I picked up the Michael Shayne Mysteries box set yesterday. Why? Because it spoke to me and said "buy me"...
This very welcome box set turns up the heat on one of detective films' cold cases. Created by Brett Halliday, Michael Shayne appeared in 31 books between the 1940s and '70s. He is not as popularly known as other screen shamuses, but he's good company. As portrayed by Lloyd Nolan (best known as curmudgeonly Dr. Chegley on the groundbreaking sitcom Julia), Shayne is not as hard-boiled as Sam Spade or as sage as Charlie Chan. But, as one shady character observes to someone whom Shayne has just pasted, "You know better than to mix with Shayne." He's a working-class mug ("His office is in his hat, his home is in his car," he remarks), usually "down on his luck" and short on cash. As Michael Shayne, Private Detective (1940) opens, the furniture from his office is being repossessed. Still, Shayne has ethics enough to turn down $5,000 for a suspicious-sounding case. ("$5,000 will buy a lot of ethics," he's told). He's got some odd habits, from twirling his keychain to singing the odd Irish ditty. In each film, Shayne manages to get himself into some "screwy scrapes." In Private Detective, a "gag" backfires when an attempt to scare a gambling heiress straight results in a murder with Shayne's gun at the scene of the crime. In The Man Who Wouldn't Die (1942), Shayne pretends to be a wealthy woman's husband to get the lowdown on a body that won't stay buried. In Sleepers West (1941), he's on the right track when he accompanies a murder witness by train to San Francisco. Blue, White and Perfect (1942) is a real gem that finds Shayne embroiled in wartime espionage, smuggled diamonds and dodging his jealous, matrimonial-minded girlfriend.
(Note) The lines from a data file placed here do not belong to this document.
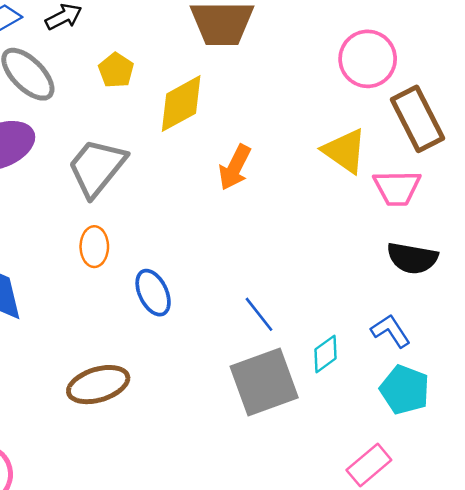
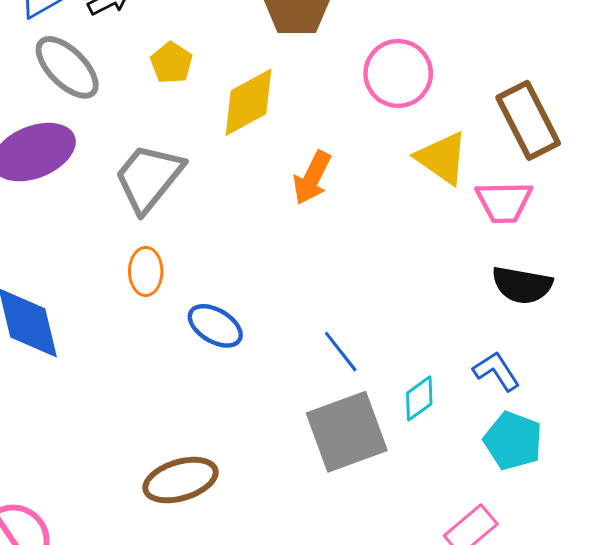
pink circle: (368, 59) -> (398, 73), moved
blue ellipse: (153, 293) -> (215, 326), turned -33
brown ellipse: (98, 385) -> (180, 480), moved

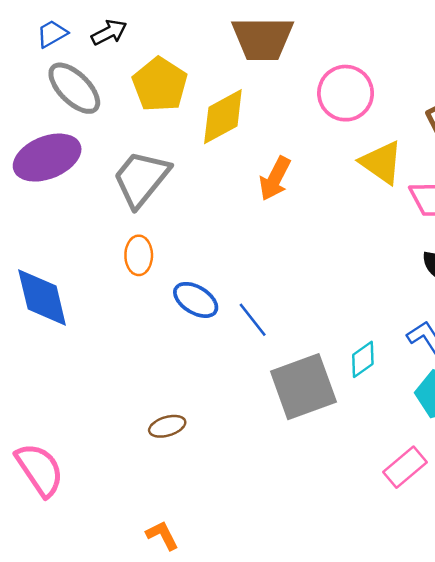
yellow pentagon: (171, 63) -> (160, 84), size x1.6
blue line: (341, 352) -> (253, 320), moved
brown ellipse: (180, 480) -> (167, 426), size x0.6

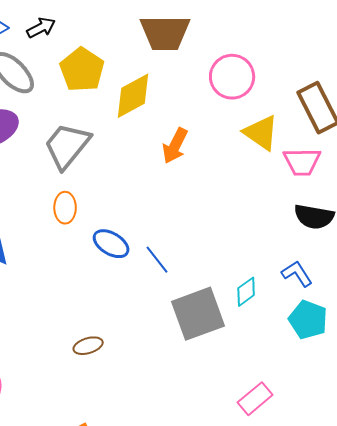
pink rectangle: (405, 467) -> (255, 399), moved

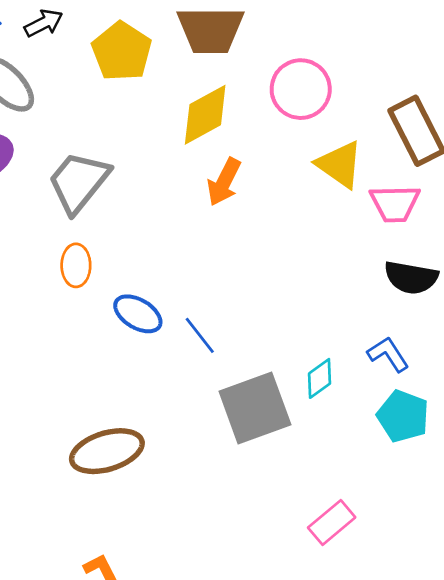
yellow pentagon: (82, 70) -> (122, 51), moved
yellow diamond: (133, 96) -> (205, 115), moved
brown ellipse: (88, 346) -> (107, 451), size x1.8

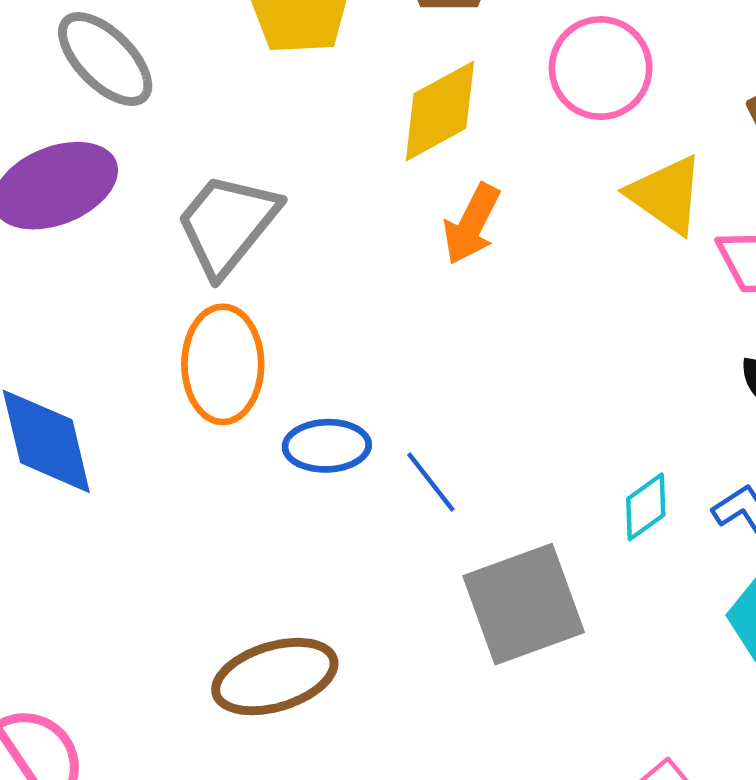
orange ellipse: (76, 265) -> (223, 364), size x1.6
blue ellipse: (138, 314) -> (327, 446), turned -33
cyan diamond: (320, 378) -> (646, 507), moved

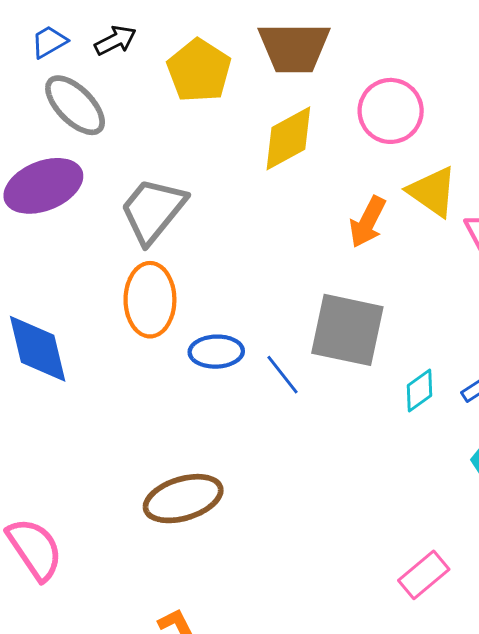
orange arrow: (472, 224) -> (368, 222), moved
gray square: (524, 604) -> (347, 330), moved, turned 32

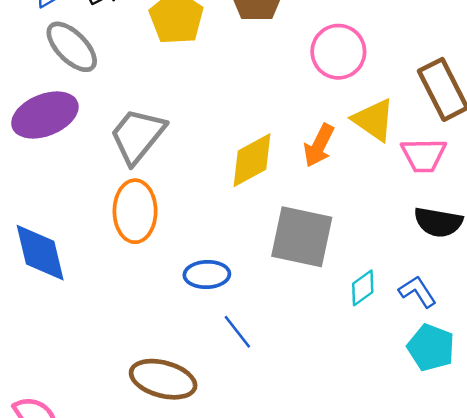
yellow diamond: (288, 138) -> (252, 160), moved
blue ellipse: (216, 352) -> (207, 275), moved
blue line: (283, 375) -> (237, 332), moved
brown ellipse: (183, 499) -> (163, 379), turned 32

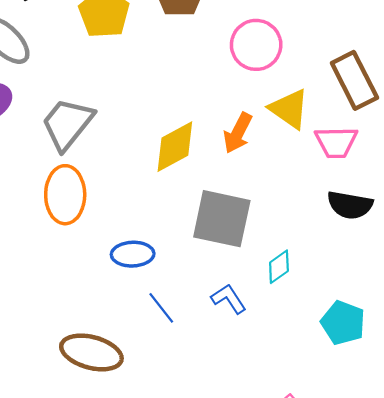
blue L-shape: (418, 292) -> (229, 299), moved

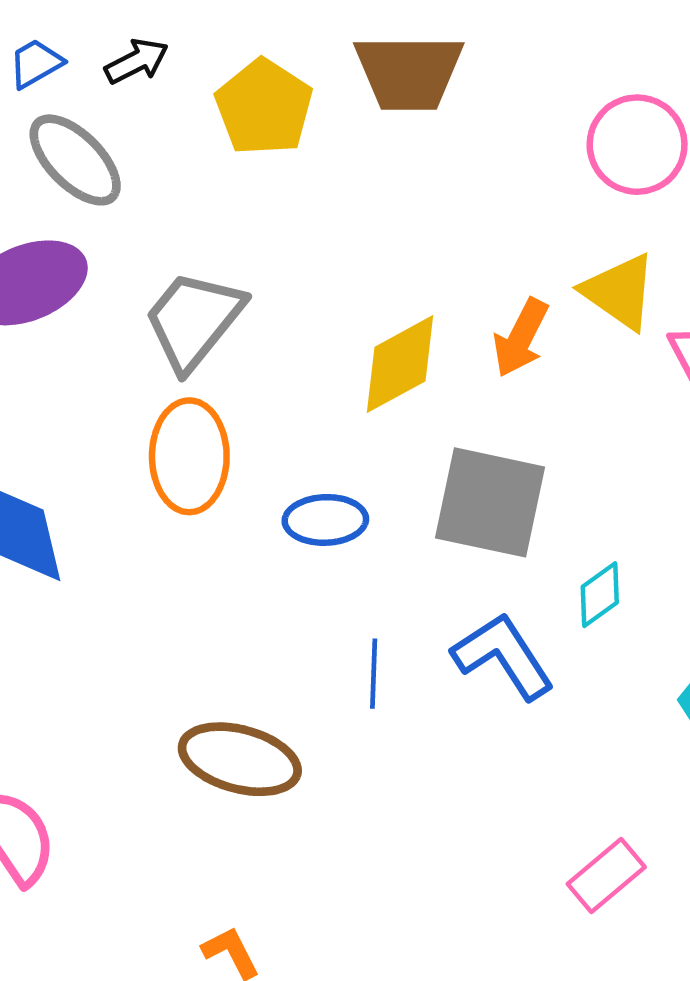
pink circle: (256, 45) -> (637, 145), moved
blue ellipse: (133, 254) -> (325, 520), moved
blue L-shape: (229, 299) -> (503, 656), size x1.5
blue line: (161, 308) -> (374, 674), turned 40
These lively B-films each clock in at less than 80 minutes. What they lack in budget they more than make up for in shadow-drenched, dark, and stormy atmosphere, Shayne's moxie and inestimable support from some great character actors, such as Clarence Kolb (the crooked mayor in His Girl Friday) and Douglass Dumbrille (the nasty racetrack owner in A Day at the Races), who appear in Private Detective. For a collection of obscure films, this box set has all the trimmings, with three original featurettes that provide efficient primers on Halliday, Shayne, and Robert McGinnis, the artist who created luscious and lurid covers for the Shayne paperbacks. There is also an interactive trivia guide that makes the six-degrees connections between cast members and the film-noir world.
I'm a big fan of classic films and of detective shows in general and what better way to have the best of both worlds than with the Michael Shayne Mysteries. Now, of course, Humphrey Bogart as Philip Marlowe in The Big Sleep or as Sam Spade in The Maltese Falcon are still the standard by which all great hard-boiled members of the detective genre aspire. Lloyd Nolan's performance as Michael Shayne is not as hard-boiled as Humphrey Bogart's Sam Spade and is more akin to William Powell's performance in The Thin Man, but nonetheless, Lloyd Nolan does an admirable job in placing his unique stamp on the detective genre.